The Braves saw their 14-inning bullpen scoreless streak snapped when Brandon Cunniff gave up a run on two hits and a walk in the fifth inning, then gave up three more runs in the sixth. Those last three runs against Cunniff scored when he left the game with bases loaded — on one hit, two walks — and Manny Pina greeted Braves rookie Madison Younginer by hitting a three-run double to push the lead to 9-2.
“Got behind too much too early,” said interim manager Brian Snitker, whose Braves won 10 of 14 games before losing the past two. “Just had a hard time stopping the bleeding there for a while, really worked to get the outs.”
Milwaukee had led 6-0 before the Braves scored two runs in the sixth including a leadoff homer by Erick Aybar. Aybar was one of the few bright spots for the Braves as the recently resurgent veteran shortstop collected three hits including a first-inning double.
“Offensively, we come roaring back that one inning and I thought, well, here we go, here we come again,” Snitker said. “That big hit that Madison gave up with bases loaded, it’s kind of tough to come back from that.”
Braves first baseman Freddie Freeman also had a sacrifice fly and reached base three times on two walks and a double off the left-field wall, after going 3-for-3 with two homers and a walk Wednesday.
Hernandez gave up seven hits and five runs in four innings with two strikeouts. A 35-year-old right-hander waited 14 months from his last start with the Astros in June 2015 before he pitched again in the majors last week when the Braves called him up from Triple-A to fill a gap in their injury- and trade-thinned rotation.
He wasn’t bad in his start against the Cardinals — five innings, six hits, three runs in a win — but was not sharp at all against the Brewers. With Julio Teheran expected back from the disabled list by late next week, Hernandez might soon be again on the outside looking in.

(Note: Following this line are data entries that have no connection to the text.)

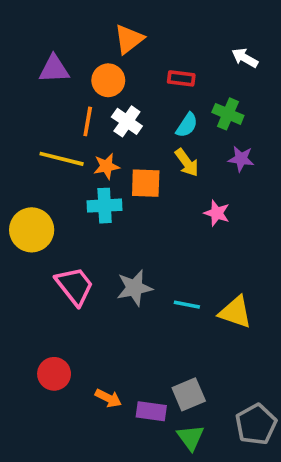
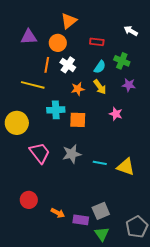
orange star: (106, 166) -> (78, 89), moved
orange square: (146, 183) -> (78, 120), moved

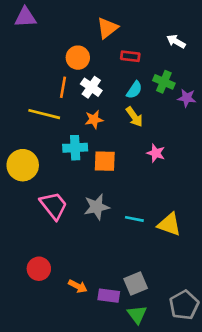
orange triangle: (69, 21) -> (107, 28), moved
purple triangle: (29, 37) -> (25, 17), moved
purple star: (129, 85) -> (187, 98), moved
orange star: (78, 89) -> (94, 119), moved

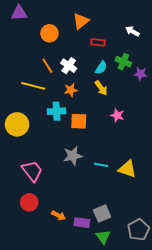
orange circle: (78, 58) -> (49, 33), moved
orange line: (63, 87) -> (47, 66), turned -42
pink trapezoid: (54, 206) -> (32, 171), moved

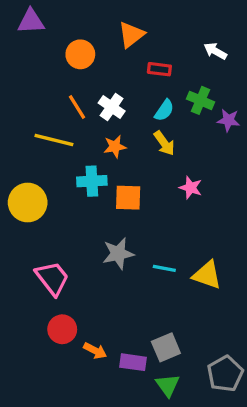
red circle: (29, 202) -> (62, 329), moved

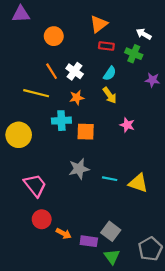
orange triangle: (131, 35) -> (99, 24), moved
green cross: (200, 100) -> (134, 54), moved
gray square: (166, 347) -> (111, 231), turned -30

Teheran, on the DL with a lat strain, felt good in a bullpen side session Thursday and is expected to make one rehab start.
“That’ll really be kind of a big shot in the arm, and also Viz,” Snitker said, referring to reliever Aroydys Vizcaino, nearing his return from a DL stint for a strained oblique. “If we can get him back in the middle of the bullpen, that’ll just make us even deeper yet. Looking ahead, it’s going to get better. We’ve got guys coming. I think we’re doing a pretty good job of hanging in there right now with all the injuries and stretching the organization as thin as we have. We’re doing OK.”